Heapsort compares elements to build and maintain the heap structure.
Quicksort compares elements when partitioning them.
Mergesort compares elements when merging them.

You may have noticed that we keep reaching the same limitation, that the worst-case performance of these algorithms has been Ω(n log n). (In other words, the worst case for each of these algorithms has either been Θ(n log n) time or something worse than that.) We'd love to do better, and it certainly seems theoretically possible to sort elements in Θ(n) time in the worst case; all we need is an algorithm that does something like this:

MagicSort(Array a):
    for each element in a:
        determine in Θ(1) time where the element belongs
        swap the element into the correct position

So why do we keep running into the same limitation? Why are these algorithms all Ω(n log n) in the worst case? If we continue trying to find new comparison-based sorting algorithms, will we ever find one that's as good as our hypothetical MagicSort? Just because we haven't found one yet doesn't mean one doesn't exist; it just means we haven't found it yet. But if we could prove that it's impossible for such an algorithm to exist, we could stop looking altogether; we'd know that we'd never find it.
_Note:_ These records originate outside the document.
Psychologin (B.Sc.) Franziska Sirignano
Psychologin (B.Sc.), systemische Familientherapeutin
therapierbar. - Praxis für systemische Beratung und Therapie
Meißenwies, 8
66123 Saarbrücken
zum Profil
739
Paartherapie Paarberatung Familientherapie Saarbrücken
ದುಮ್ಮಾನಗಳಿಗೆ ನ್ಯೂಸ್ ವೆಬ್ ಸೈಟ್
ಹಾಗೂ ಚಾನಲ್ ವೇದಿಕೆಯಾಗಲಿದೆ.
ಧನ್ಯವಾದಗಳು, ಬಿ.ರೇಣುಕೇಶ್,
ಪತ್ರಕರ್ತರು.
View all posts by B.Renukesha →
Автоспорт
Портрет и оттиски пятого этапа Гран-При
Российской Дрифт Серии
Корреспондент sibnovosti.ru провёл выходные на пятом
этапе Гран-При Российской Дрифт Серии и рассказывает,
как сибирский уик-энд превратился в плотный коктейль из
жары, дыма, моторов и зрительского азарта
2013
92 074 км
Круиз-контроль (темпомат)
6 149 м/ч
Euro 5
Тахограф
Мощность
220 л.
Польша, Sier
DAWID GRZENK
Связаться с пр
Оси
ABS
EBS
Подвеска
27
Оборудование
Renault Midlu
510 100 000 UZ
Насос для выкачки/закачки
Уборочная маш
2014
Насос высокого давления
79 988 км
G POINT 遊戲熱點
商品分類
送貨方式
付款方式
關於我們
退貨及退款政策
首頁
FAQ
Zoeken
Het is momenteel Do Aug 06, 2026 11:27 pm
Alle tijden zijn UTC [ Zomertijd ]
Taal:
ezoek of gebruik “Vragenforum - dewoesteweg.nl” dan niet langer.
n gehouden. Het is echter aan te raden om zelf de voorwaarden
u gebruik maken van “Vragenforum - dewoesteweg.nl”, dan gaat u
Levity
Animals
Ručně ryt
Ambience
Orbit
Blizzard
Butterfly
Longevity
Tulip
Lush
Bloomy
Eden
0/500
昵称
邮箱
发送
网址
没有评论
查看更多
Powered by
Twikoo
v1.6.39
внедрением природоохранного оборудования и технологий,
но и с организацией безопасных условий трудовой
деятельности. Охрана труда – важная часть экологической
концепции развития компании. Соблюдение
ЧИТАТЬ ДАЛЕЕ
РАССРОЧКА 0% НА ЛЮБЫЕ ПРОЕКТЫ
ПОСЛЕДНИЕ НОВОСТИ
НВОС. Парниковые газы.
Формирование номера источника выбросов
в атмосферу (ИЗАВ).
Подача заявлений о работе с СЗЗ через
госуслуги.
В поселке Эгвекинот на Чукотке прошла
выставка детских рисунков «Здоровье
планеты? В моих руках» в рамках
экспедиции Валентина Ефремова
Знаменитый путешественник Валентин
Modeling a comparison-based sorting algorithm as a decision tree

To consider comparison-based sorting algorithms generally, we'll need a general way to model them. A comparison-based sorting algorithm does its work by comparing pairs of elements, then taking action based on the results of those comparisons. We could represent such an algorithm as a decision tree, in which the non-leaf nodes represent comparisons the algorithm makes, and the leaf nodes represent the final conclusions that the algorithm can reach regarding the correct sorted order of the elements.

For example, this decision tree represents a comparison-based sorting algorithm capable of sorting three elements.

Decision tree for sorting three elements

Notice that there is a leaf node for every possible ordering that the three elements might have: a ≤ b ≤ c, a ≤ c ≤ b, b ≤ a ≤ c, b ≤ c ≤ a, c ≤ a ≤ b, c ≤ b ≤ a. This allows the algorithm to determine the correct sorted order regardless of what it is; if any of these leaf nodes was missing, the algorithm would be incapable of sorting the elements in at least one case.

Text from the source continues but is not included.